An alternative is to request the HTTP head and look at the content-length header value in the result: if your server is correctly configured, you should easily be able to tell the difference in length between a short message and a long document. Another alternative: set the content-range header field in the request (which again assumes that the server is behaving correctly WRT the HTTP spec).
I don't think that solving the problem in the client after you've sent the GET request is the way to go: by that time, the network has done the heavy lifting, and you won't really save any wasted resources.
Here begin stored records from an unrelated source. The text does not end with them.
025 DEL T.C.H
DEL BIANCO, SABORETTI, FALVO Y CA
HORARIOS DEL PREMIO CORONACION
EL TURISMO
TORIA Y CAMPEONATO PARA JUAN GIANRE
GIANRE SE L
Reference: http header definitions
I wanted to do this once, and the only thing that I could think of is monkey patching the Net::HTTP#read_body and Net::HTTP#read_body_0 methods to accept a length parameter, and then in the former just pass the length parameter to the read_body_0 method, where you can read only as much as length bytes.
To read the body of an HTTP request in chunks, you'll need to use Net::HTTPResponse#read_body like this:
http.request_get('/large_resource') do |response|
response.read_body do |segment|
print segment
end
end
Are you sure the content server only returns a short error page?
Doesn't it also set the HTTPResponse to something appropriate like 404. In which case you can trap the HTTPClientError derived exception (most likely HTTPNotFound) which is raised when accessing Net::HTTP.value().
If you get an error then your file wasn't there if you get 200 the file is starting to download and you can close the connection.
You can't. But why do you need to? Surely if the page just says that the file isn't available then it won't be a huge page (i.e. by definition, the file won't be there)?